The answer is to be an exact copy of the lines below running from the line with "Small batch production helps keep the design" down to the line with "social media marketing, content promotion", both ends included, and nothing more.

** Material to process follows **

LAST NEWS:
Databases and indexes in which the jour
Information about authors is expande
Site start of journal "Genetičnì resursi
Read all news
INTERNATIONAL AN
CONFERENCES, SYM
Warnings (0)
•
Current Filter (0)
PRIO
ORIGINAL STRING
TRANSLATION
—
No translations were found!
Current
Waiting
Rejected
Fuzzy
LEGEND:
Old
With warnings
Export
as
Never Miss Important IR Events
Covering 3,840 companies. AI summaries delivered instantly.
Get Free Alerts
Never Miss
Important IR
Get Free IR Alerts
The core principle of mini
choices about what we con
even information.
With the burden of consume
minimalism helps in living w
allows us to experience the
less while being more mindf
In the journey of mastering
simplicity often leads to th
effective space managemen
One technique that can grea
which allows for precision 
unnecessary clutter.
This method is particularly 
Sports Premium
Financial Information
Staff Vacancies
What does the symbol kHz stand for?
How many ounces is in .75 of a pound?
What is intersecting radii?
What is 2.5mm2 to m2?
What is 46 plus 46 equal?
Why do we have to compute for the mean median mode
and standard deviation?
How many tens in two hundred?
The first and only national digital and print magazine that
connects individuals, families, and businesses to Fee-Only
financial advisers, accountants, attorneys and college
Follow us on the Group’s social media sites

** End of Material to process **
** Material to process follows **

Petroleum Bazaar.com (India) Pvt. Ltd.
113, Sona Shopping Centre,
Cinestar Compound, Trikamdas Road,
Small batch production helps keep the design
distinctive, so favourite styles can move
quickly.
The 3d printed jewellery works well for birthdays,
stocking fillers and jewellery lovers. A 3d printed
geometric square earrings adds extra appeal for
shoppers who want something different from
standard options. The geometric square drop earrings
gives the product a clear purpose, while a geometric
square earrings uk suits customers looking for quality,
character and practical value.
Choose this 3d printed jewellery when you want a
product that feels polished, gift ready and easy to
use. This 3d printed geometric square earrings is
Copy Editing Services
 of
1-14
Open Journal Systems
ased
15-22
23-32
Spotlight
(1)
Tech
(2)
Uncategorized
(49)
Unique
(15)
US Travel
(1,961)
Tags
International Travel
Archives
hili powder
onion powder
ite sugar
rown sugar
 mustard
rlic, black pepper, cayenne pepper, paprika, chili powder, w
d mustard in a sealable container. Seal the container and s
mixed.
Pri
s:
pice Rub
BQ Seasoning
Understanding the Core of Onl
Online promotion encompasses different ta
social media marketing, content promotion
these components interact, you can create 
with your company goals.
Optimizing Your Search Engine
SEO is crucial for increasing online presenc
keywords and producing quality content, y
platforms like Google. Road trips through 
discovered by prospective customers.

** End of Material to process **

**Written answer**
Small batch production helps keep the design
distinctive, so favourite styles can move
quickly.
The 3d printed jewellery works well for birthdays,
stocking fillers and jewellery lovers. A 3d printed
geometric square earrings adds extra appeal for
shoppers who want something different from
standard options. The geometric square drop earrings
gives the product a clear purpose, while a geometric
square earrings uk suits customers looking for quality,
character and practical value.
Choose this 3d printed jewellery when you want a
product that feels polished, gift ready and easy to
use. This 3d printed geometric square earrings is
Copy Editing Services
 of
1-14
Open Journal Systems
ased
15-22
23-32
Spotlight
(1)
Tech
(2)
Uncategorized
(49)
Unique
(15)
US Travel
(1,961)
Tags
International Travel
Archives
hili powder
onion powder
ite sugar
rown sugar
 mustard
rlic, black pepper, cayenne pepper, paprika, chili powder, w
d mustard in a sealable container. Seal the container and s
mixed.
Pri
s:
pice Rub
BQ Seasoning
Understanding the Core of Onl
Online promotion encompasses different ta
social media marketing, content promotion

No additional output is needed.